**Exercise details:**
I need every line of the material below that includes the string "sinh".

-- -- --

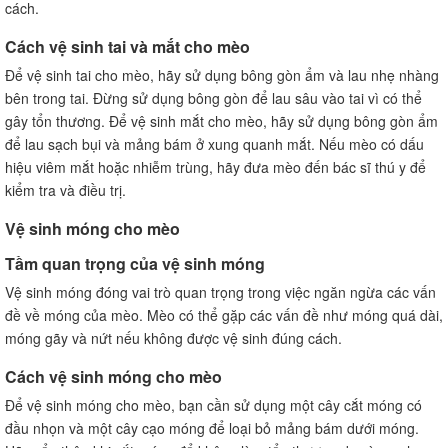
cách.
Cách vệ sinh tai và mắt cho mèo
Để vệ sinh tai cho mèo, hãy sử dụng bông gòn ẩm và lau nhẹ nhàng
bên trong tai. Đừng sử dụng bông gòn để lau sâu vào tai vì có thể
gây tổn thương. Để vệ sinh mắt cho mèo, hãy sử dụng bông gòn ẩm
để lau sạch bụi và mảng bám ở xung quanh mắt. Nếu mèo có dấu
hiệu viêm mắt hoặc nhiễm trùng, hãy đưa mèo đến bác sĩ thú y để
kiểm tra và điều trị.
Vệ sinh móng cho mèo
Tầm quan trọng của vệ sinh móng
Vệ sinh móng đóng vai trò quan trọng trong việc ngăn ngừa các vấn
đề về móng của mèo. Mèo có thể gặp các vấn đề như móng quá dài,
móng gãy và nứt nếu không được vệ sinh đúng cách.
Cách vệ sinh móng cho mèo
Để vệ sinh móng cho mèo, bạn cần sử dụng một cây cắt móng có
đầu nhọn và một cây cạo móng để loại bỏ mảng bám dưới móng.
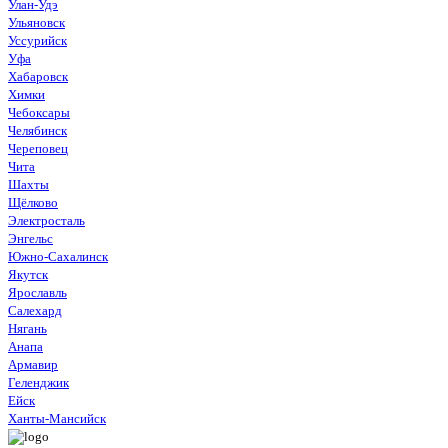
Улан-Удэ
Ульяновск
Уссурийск
Уфа
Хабаровск
Химки
Чебоксары
Челябинск
Череповец
Чита
Шахты
Щёлково
Электросталь
Энгельс
Южно-Сахалинск
Якутск
Ярославль
Салехард
Нягань
Анапа
Армавир
Геленджик
Ейск
Ханты-Мансийск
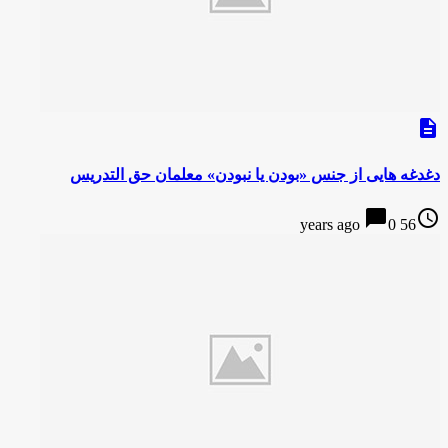
description
دغدغه هایی از جنس «بودن یا نبودن» معلمان حق التدریس
chat_bubble
access_time
0
56 years ago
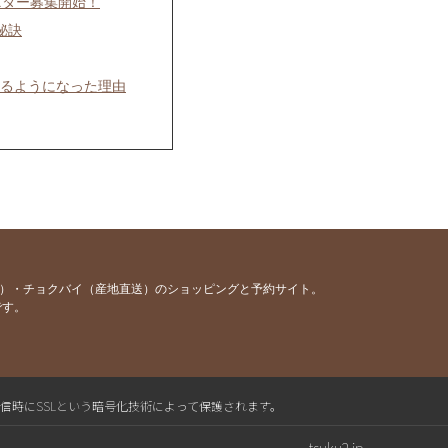
ニター募集開始！
秘訣
きるようになった理由
役に立てました。
容）・チョクバイ（産地直送）のショッピングと予約サイト。
です。
送信時にSSLという暗号化技術によって保護されます。
tsuku2.jp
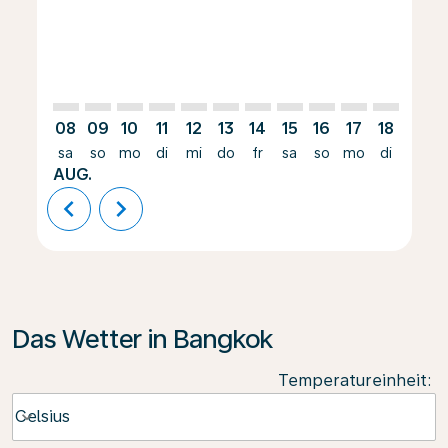
08
09
10
11
12
13
14
15
16
17
18
19
sa
so
mo
di
mi
do
fr
sa
so
mo
di
mi
AUG.
chevron_left
chevron_right
Das Wetter in Bangkok
Temperatureinheit
:
Weather unit option Celsius Selected
Celsius
keyboard_arrow_down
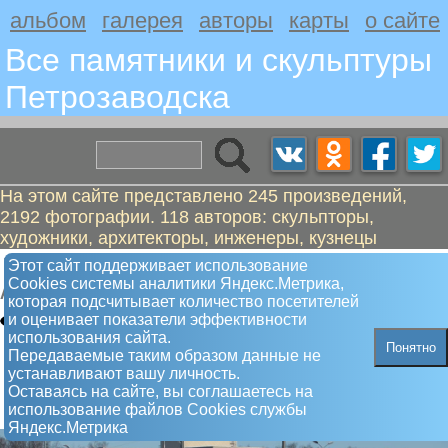
альбом
галерея
авторы
карты
о сайте
Все памятники и скульптуры
Петрозаводскa
На этом сайте представлено 245 произведений,
2192 фотографии. 118 авторов: скульпторы,
художники, архитекторы, инженеры, кузнецы
Техноаллея
Этот сайт поддерживает использование
Сookies системы аналитики Яндекс.Метрика,
Арт-объект
которая подсчитывает количество посетителей
и оценивает показатели эффективности
использования сайта.
Понятно
Передаваемые таким образом данные не
устанавливают вашу личность.
Оставаясь на сайте, вы соглашаетесь на
использование файлов Сookies службы
Яндекс.Метрика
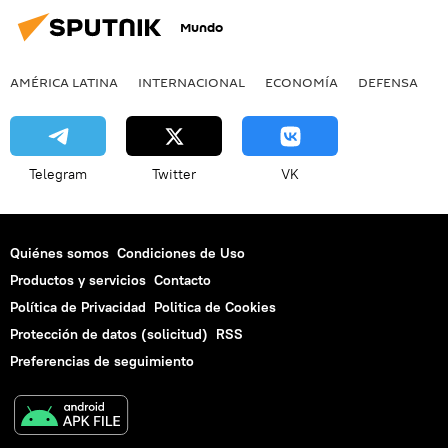
Mundo
AMÉRICA LATINA
INTERNACIONAL
ECONOMÍA
DEFENSA
M
Telegram
Twitter
VK
Quiénes somos
Condiciones de Uso
Productos y servicios
Contacto
Política de Privacidad
Politica de Cookies
Protección de datos (solicitud)
RSS
Preferencias de seguimiento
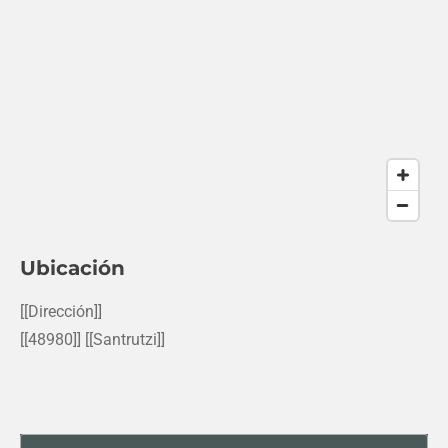
Ubicación
[[Dirección]]
[[48980]] [[Santrutzi]]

-- -- --

**Solution to this problem:**
Cách vệ sinh tai và mắt cho mèo
Để vệ sinh tai cho mèo, hãy sử dụng bông gòn ẩm và lau nhẹ nhàng
gây tổn thương. Để vệ sinh mắt cho mèo, hãy sử dụng bông gòn ẩm
Vệ sinh móng cho mèo
Tầm quan trọng của vệ sinh móng
Vệ sinh móng đóng vai trò quan trọng trong việc ngăn ngừa các vấn
móng gãy và nứt nếu không được vệ sinh đúng cách.
Cách vệ sinh móng cho mèo
Để vệ sinh móng cho mèo, bạn cần sử dụng một cây cắt móng có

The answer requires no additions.